**Given data:**

==============================

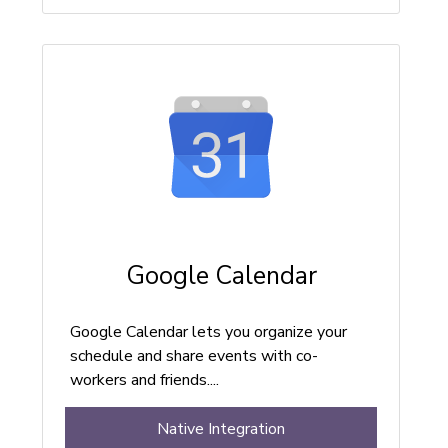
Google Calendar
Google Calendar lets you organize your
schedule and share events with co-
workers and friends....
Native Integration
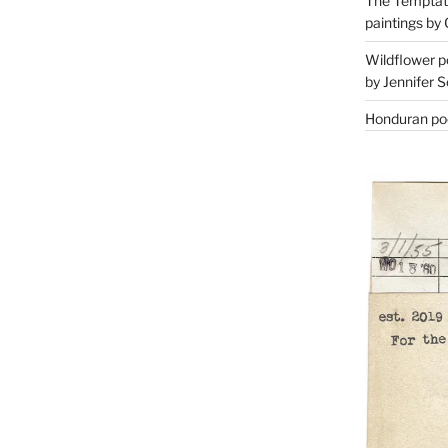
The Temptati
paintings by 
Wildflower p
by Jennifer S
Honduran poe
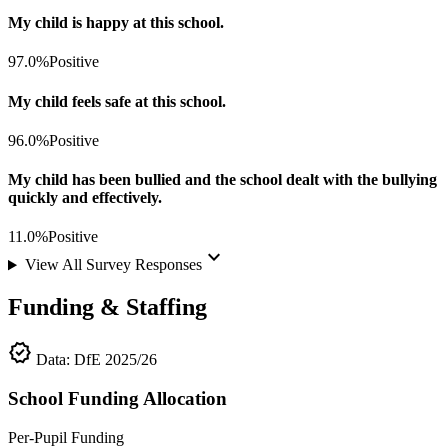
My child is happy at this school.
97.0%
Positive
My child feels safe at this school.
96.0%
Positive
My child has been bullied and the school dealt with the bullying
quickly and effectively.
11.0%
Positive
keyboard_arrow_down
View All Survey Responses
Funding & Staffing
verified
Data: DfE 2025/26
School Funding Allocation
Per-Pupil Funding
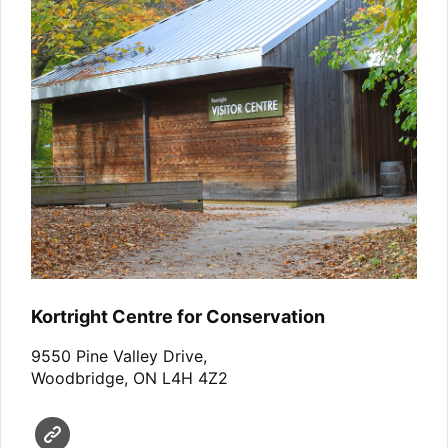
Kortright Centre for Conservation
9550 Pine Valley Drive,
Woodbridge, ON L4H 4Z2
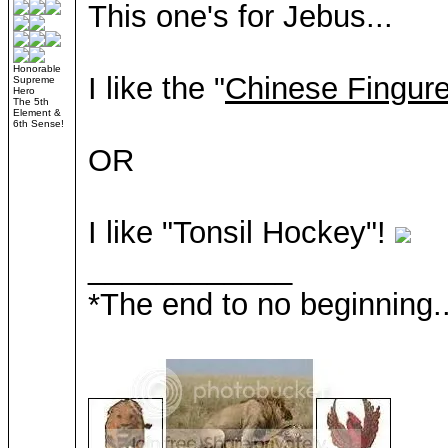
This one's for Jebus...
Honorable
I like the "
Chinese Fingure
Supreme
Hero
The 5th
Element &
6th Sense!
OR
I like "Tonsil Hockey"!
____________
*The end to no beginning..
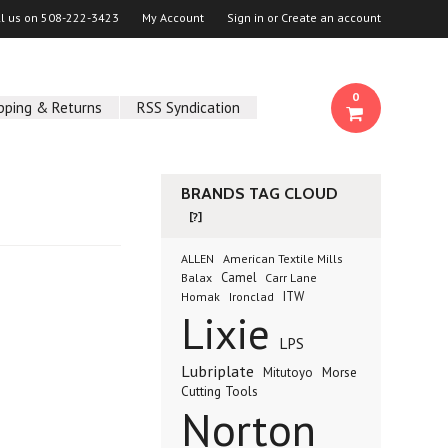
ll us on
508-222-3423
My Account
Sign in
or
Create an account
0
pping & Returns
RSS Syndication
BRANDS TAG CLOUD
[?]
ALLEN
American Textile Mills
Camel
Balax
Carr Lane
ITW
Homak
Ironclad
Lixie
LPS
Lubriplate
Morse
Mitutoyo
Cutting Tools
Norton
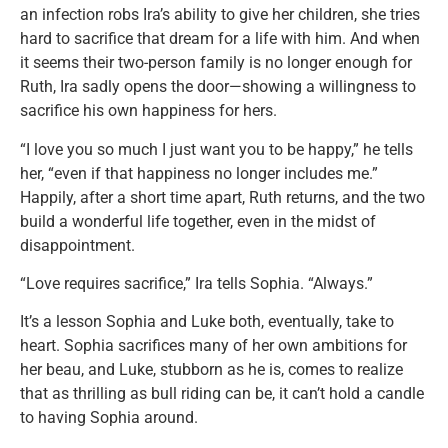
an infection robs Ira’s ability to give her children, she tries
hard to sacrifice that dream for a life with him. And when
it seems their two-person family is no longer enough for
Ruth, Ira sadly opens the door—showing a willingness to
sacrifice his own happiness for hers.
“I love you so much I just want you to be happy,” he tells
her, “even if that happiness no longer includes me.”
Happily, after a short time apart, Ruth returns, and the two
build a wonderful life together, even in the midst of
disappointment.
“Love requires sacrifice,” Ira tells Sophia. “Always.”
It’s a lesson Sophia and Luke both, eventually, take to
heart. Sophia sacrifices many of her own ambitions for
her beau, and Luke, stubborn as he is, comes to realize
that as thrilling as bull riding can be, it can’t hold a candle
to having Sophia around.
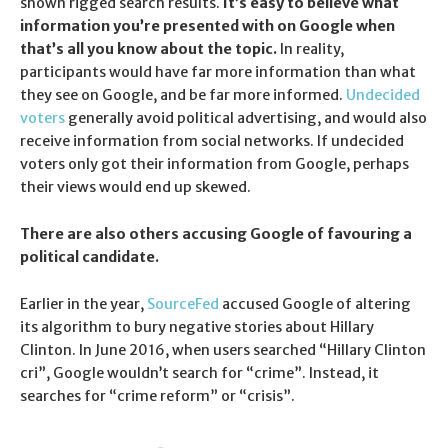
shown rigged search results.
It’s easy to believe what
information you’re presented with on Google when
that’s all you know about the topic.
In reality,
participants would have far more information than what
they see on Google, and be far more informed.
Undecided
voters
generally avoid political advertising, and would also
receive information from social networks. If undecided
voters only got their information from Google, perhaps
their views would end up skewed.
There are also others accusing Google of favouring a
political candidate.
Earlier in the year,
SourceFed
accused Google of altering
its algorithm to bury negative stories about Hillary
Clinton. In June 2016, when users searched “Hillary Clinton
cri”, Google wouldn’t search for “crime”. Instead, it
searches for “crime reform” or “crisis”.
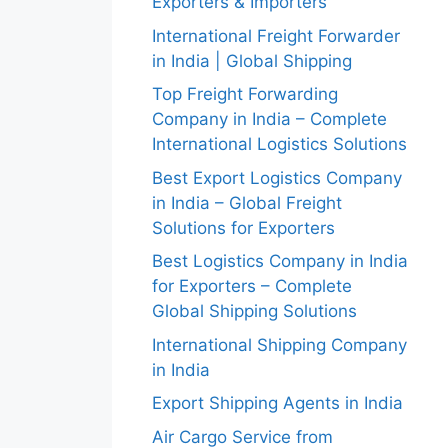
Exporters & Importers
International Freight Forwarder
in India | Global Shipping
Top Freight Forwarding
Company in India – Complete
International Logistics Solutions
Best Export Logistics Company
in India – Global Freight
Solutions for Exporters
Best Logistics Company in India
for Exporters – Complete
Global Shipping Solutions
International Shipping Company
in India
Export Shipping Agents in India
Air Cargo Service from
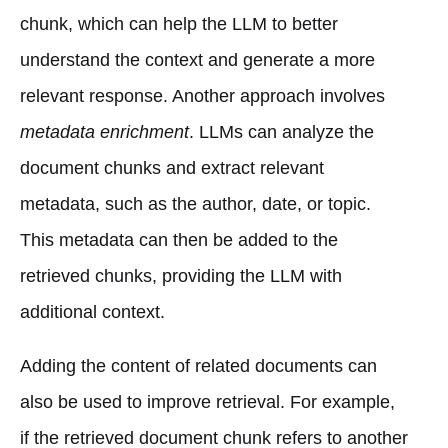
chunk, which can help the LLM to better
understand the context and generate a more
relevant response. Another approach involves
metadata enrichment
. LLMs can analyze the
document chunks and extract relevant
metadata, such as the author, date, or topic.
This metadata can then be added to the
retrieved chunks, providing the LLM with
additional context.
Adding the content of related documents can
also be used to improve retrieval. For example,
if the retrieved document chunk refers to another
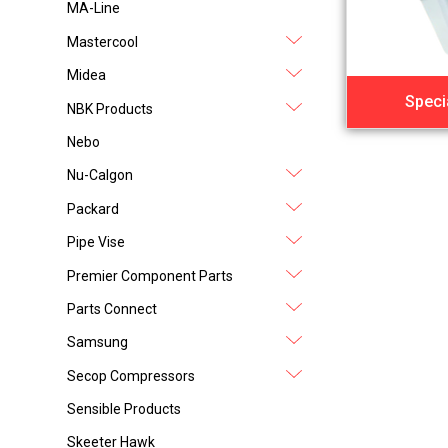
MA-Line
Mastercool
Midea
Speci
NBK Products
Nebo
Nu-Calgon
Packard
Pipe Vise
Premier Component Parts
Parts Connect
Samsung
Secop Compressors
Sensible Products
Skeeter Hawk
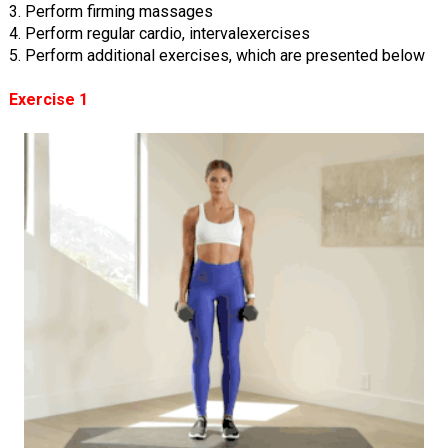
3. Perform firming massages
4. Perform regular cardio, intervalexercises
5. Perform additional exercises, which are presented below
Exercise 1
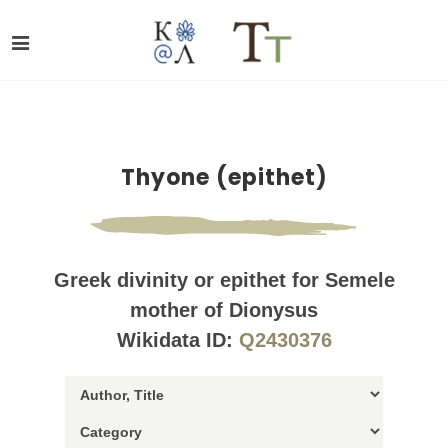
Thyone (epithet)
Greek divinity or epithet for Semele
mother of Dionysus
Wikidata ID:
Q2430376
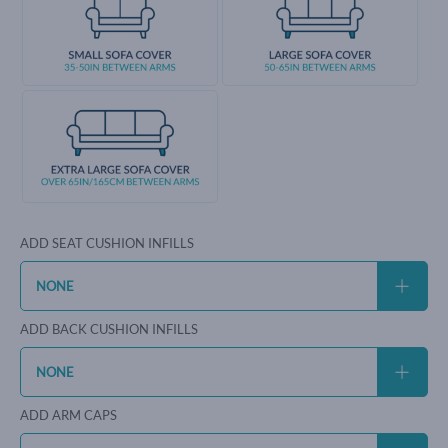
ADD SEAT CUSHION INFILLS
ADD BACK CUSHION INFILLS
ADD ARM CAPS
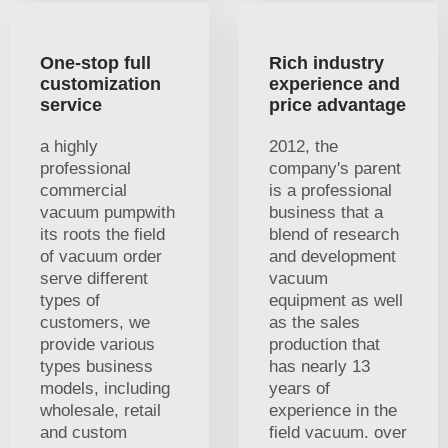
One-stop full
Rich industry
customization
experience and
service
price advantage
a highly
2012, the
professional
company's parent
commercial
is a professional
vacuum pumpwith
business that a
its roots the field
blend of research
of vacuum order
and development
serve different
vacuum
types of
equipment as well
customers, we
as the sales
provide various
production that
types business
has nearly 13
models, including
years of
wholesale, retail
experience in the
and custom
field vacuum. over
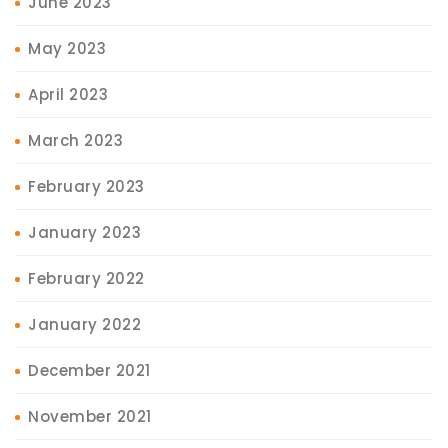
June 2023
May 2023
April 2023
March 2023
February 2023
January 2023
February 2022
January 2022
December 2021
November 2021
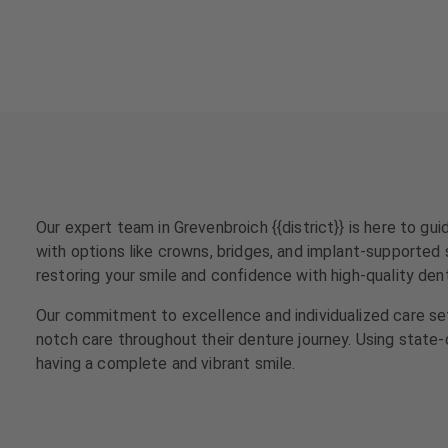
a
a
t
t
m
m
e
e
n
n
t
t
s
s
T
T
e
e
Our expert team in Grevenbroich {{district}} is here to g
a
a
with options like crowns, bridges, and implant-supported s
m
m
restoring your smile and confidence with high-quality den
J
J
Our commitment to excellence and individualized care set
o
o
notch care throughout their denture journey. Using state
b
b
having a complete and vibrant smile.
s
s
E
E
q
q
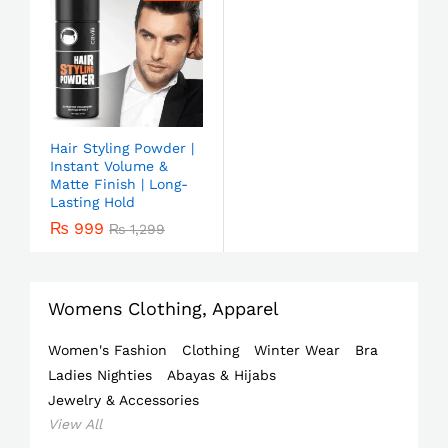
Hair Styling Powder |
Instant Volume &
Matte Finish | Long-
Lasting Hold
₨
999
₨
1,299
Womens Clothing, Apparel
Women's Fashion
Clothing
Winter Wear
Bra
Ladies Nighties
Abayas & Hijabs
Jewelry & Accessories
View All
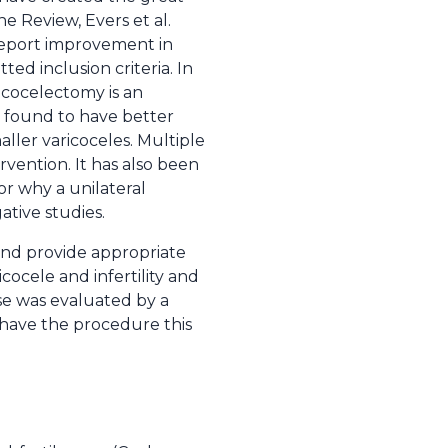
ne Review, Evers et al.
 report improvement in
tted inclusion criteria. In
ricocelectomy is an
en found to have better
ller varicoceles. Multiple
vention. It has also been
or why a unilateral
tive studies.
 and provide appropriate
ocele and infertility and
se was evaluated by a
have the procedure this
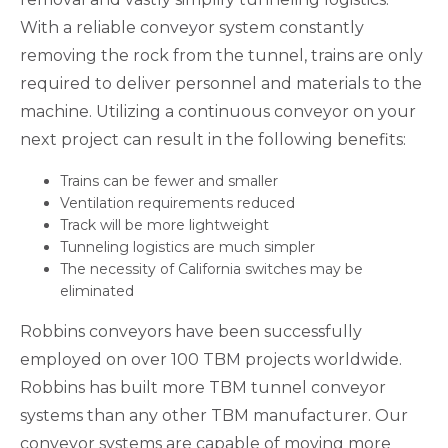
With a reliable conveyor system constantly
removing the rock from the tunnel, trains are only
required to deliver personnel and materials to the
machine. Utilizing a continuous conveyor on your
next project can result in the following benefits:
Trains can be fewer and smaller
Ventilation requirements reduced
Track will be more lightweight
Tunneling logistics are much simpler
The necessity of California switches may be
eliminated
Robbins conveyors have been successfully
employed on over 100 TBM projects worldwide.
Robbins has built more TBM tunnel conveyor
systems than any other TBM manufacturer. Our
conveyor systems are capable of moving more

==============================

**About this exercise:** An exact copy of the records above is needed, free of pictures.

**Task solution:**
Google Calendar
Google Calendar lets you organize your
schedule and share events with co-
workers and friends....
Native Integration
The Temptati
paintings by 
Wildflower p
by Jennifer S
Honduran poe
My child is happy at this school.
97.0%
Positive
My child feels safe at this school.
96.0%
Positive
My child has been bullied and the school dealt with the bullying
quickly and effectively.
11.0%
Positive
keyboard_arrow_down
View All Survey Responses
Funding & Staffing
verified
Data: DfE 2025/26
School Funding Allocation
Per-Pupil Funding
Kortright Centre for Conservation
9550 Pine Valley Drive,
Woodbridge, ON L4H 4Z2
This one's for Jebus...
Honorable
I like the "
Chinese Fingure
Supreme
Hero
The 5th
Element &
6th Sense!
OR
I like "Tonsil Hockey"!
____________
*The end to no beginning..
ll us on
508-222-3423
My Account
Sign in
or
Create an account
0
pping & Returns
RSS Syndication
BRANDS TAG CLOUD
[?]
ALLEN
American Textile Mills
Camel
Balax
Carr Lane
ITW
Homak
Ironclad
Lixie
LPS
Lubriplate
Morse
Mitutoyo
Cutting Tools
Norton
an infection robs Ira’s ability to give her children, she tries
hard to sacrifice that dream for a life with him. And when
it seems their two-person family is no longer enough for
Ruth, Ira sadly opens the door—showing a willingness to
sacrifice his own happiness for hers.
“I love you so much I just want you to be happy,” he tells
her, “even if that happiness no longer includes me.”
Happily, after a short time apart, Ruth returns, and the two
build a wonderful life together, even in the midst of
disappointment.
“Love requires sacrifice,” Ira tells Sophia. “Always.”
It’s a lesson Sophia and Luke both, eventually, take to
heart. Sophia sacrifices many of her own ambitions for
her beau, and Luke, stubborn as he is, comes to realize
that as thrilling as bull riding can be, it can’t hold a candle
to having Sophia around.
shown rigged search results.
It’s easy to believe what
information you’re presented with on Google when
that’s all you know about the topic.
In reality,
participants would have far more information than what
they see on Google, and be far more informed.
Undecided
voters
generally avoid political advertising, and would also
receive information from social networks. If undecided
voters only got their information from Google, perhaps
their views would end up skewed.
There are also others accusing Google of favouring a
political candidate.
Earlier in the year,
SourceFed
accused Google of altering
its algorithm to bury negative stories about Hillary
Clinton. In June 2016, when users searched “Hillary Clinton
cri”, Google wouldn’t search for “crime”. Instead, it
searches for “crime reform” or “crisis”.
Exporters & Importers
International Freight Forwarder
in India | Global Shipping
Top Freight Forwarding
Company in India – Complete
International Logistics Solutions
Best Export Logistics Company
in India – Global Freight
Solutions for Exporters
Best Logistics Company in India
for Exporters – Complete
Global Shipping Solutions
International Shipping Company
in India
Export Shipping Agents in India
Air Cargo Service from
chunk, which can help the LLM to better
understand the context and generate a more
relevant response. Another approach involves
metadata enrichment
. LLMs can analyze the
document chunks and extract relevant
metadata, such as the author, date, or topic.
This metadata can then be added to the
retrieved chunks, providing the LLM with
additional context.
Adding the content of related documents can
also be used to improve retrieval. For example,
if the retrieved document chunk refers to another
MA-Line
Mastercool
Midea
Speci
NBK Products
Nebo
Nu-Calgon
Packard
Pipe Vise
Premier Component Parts
Parts Connect
Samsung
Secop Compressors
Sensible Products
Skeeter Hawk
3. Perform firming massages
4. Perform regular cardio, intervalexercises
5. Perform additional exercises, which are presented below
Exercise 1
Thyone (epithet)
Greek divinity or epithet for Semele
mother of Dionysus
Wikidata ID:
Q2430376
ADD SEAT CUSHION INFILLS
ADD BACK CUSHION INFILLS
ADD ARM CAPS
One-stop full
Rich industry
customization
experience and
service
price advantage
a highly
2012, the
professional
company's parent
commercial
is a professional
vacuum pumpwith
business that a
its roots the field
blend of research
of vacuum order
and development
serve different
vacuum
types of
equipment as well
customers, we
as the sales
provide various
production that
types business
has nearly 13
models, including
years of
wholesale, retail
experience in the
and custom
field vacuum. over
June 2023
May 2023
April 2023
March 2023
February 2023
January 2023
February 2022
January 2022
December 2021
November 2021
a
a
t
t
m
m
e
e
n
n
t
t
s
s
T
T
e
e
Our expert team in Grevenbroich {{district}} is here to g
a
a
with options like crowns, bridges, and implant-supported s
m
m
restoring your smile and confidence with high-quality den
J
J
Our commitment to excellence and individualized care set
o
o
notch care throughout their denture journey. Using state
b
b
having a complete and vibrant smile.
s
s
E
E
q
q
Hair Styling Powder |
Instant Volume &
Matte Finish | Long-
Lasting Hold
₨
999
₨
1,299
Womens Clothing, Apparel
Women's Fashion
Clothing
Winter Wear
Bra
Ladies Nighties
Abayas & Hijabs
Jewelry & Accessories
View All
ne Review, Evers et al.
 report improvement in
tted inclusion criteria. In
ricocelectomy is an
en found to have better
ller varicoceles. Multiple
vention. It has also been
or why a unilateral
tive studies.
 and provide appropriate
ocele and infertility and
se was evaluated by a
have the procedure this
With a reliable conveyor system constantly
removing the rock from the tunnel, trains are only
required to deliver personnel and materials to the
machine. Utilizing a continuous conveyor on your
next project can result in the following benefits:
Trains can be fewer and smaller
Ventilation requirements reduced
Track will be more lightweight
Tunneling logistics are much simpler
The necessity of California switches may be
eliminated
Robbins conveyors have been successfully
employed on over 100 TBM projects worldwide.
Robbins has built more TBM tunnel conveyor
systems than any other TBM manufacturer. Our
conveyor systems are capable of moving more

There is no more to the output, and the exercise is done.